Since this motor function impairment arises after a central lesion affecting the upper motor neurons, it is classically observed in patients with stroke, spinal cord injury, multiple sclerosis or traumatic brain injury. However, while its occurrence and pathophysiology are well-described in these populations, little is known for the cases involving more complex lesions leading to disorders of consciousness. In most of the cases, patients with disorders of consciousness are bedridden and suffer from paresis or paralysis, which favors the apparition of spasticity (by disuse and immobilization) and can provoke loss in range of motion, pain and bed sores (Martens et al. 2017).
A retrospective study collected all medical complications arising during rehabilitation in a large sample of individuals with disorders of consciousness following severe brain injury. Spasticity was, by far, the most common complication, affecting 70% of the participants. Next in line were autonomic nervous system dysregulation, epileptic seizure, hydrocephalus and intracranial infection (Nakase-Richardson et al. 2013).

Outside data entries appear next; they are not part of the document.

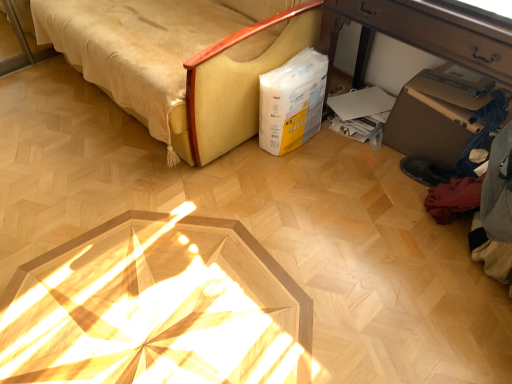 The height and width of the screenshot is (384, 512). Find the location of `empty space that is to the right of white paper bag at center-right`. empty space that is to the right of white paper bag at center-right is located at coordinates (335, 147). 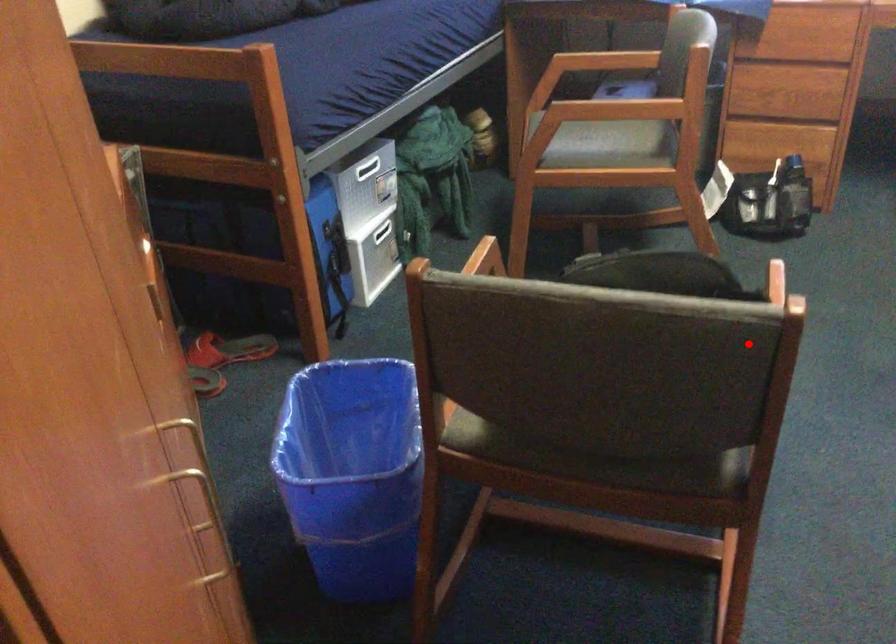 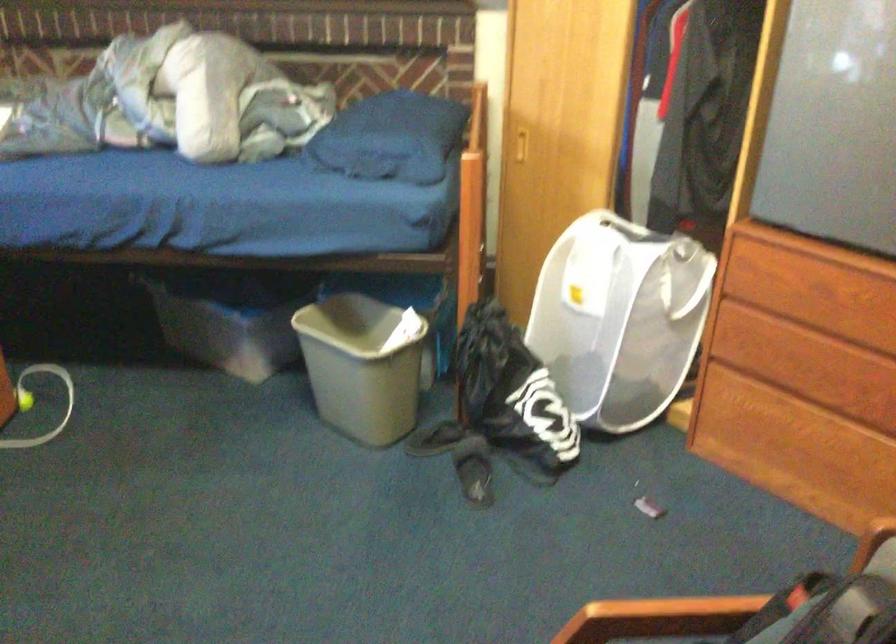 The point at the highlighted location is marked in the first image. Where is the corresponding point in the second image?

(757, 614) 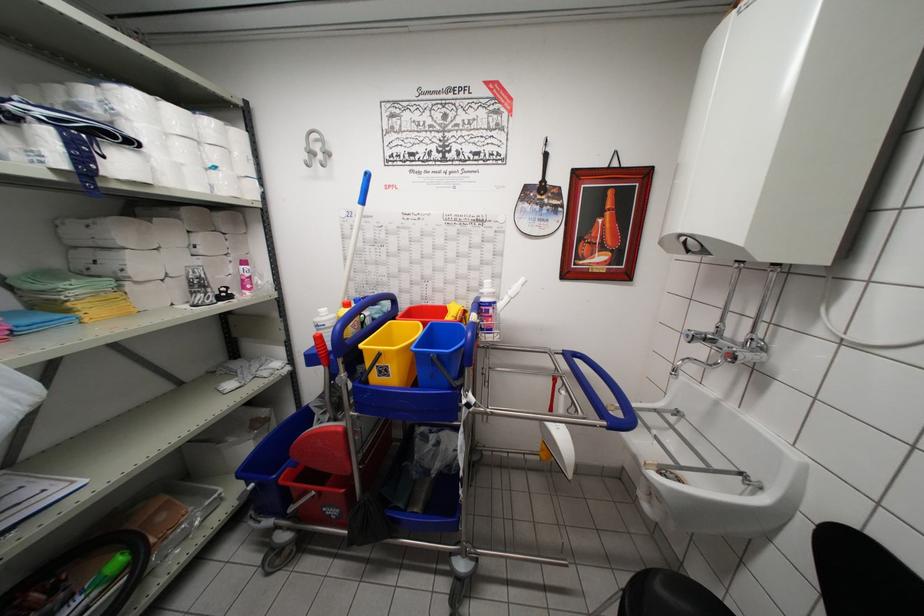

Two other prospective studies documented the prevalence of spasticity in disorders of consciousness and found rates of 57% spastic patients (Ganesh et al. 2013) and 89% (Thibaut et al. 2014). Only a few studies investigated treatment options for spasticity in disorders of consciousness, using soft splints (Thibaut et al. 2015), acupuncture (Matsumoto-Miyazaki et al. 2016) and intrathecal baclofen (Francois et al. 2001; Shrestha et al. 2011). These techniques led to a clinically significant decrease in spasticity and thereby in the level of disability. They should therefore be considered in the palliative/comfort care arsenal for disorders of consciousness.
Pain perception represents another important medical and ethical issue, especially because patients with disorders of consciousness cannot communicate their experiences. Using brain imaging, MCS patients show a pain-matrix activation that is, although reduced, similar to what is seen in healthy volunteers while UWS patients do not show this higher-order, widespread brain activation. Unconscious patients would thus not feel pain like MCS patients and healthy volunteers do. The Nociception Coma Scale-Revised has been developed to assess pain in patients with disorders of consciousness. It includes the assessment of motor, verbal and facial behaviors (Chatelle et al. 2012). This scale has been shown to be able to selectively capture residual activity in pain matrix regions (e.g., anterior cingulate cortex) in these patients (Chatelle et al. 2014). At the bedside, if signs of discomfort are observed, pain medication should be given. Pain could however be experienced without demonstrating any behavioral sign of such discomfort. Therefore, pain prophylaxis and treatment should be proposed for all patients suffering from disorders of consciousness.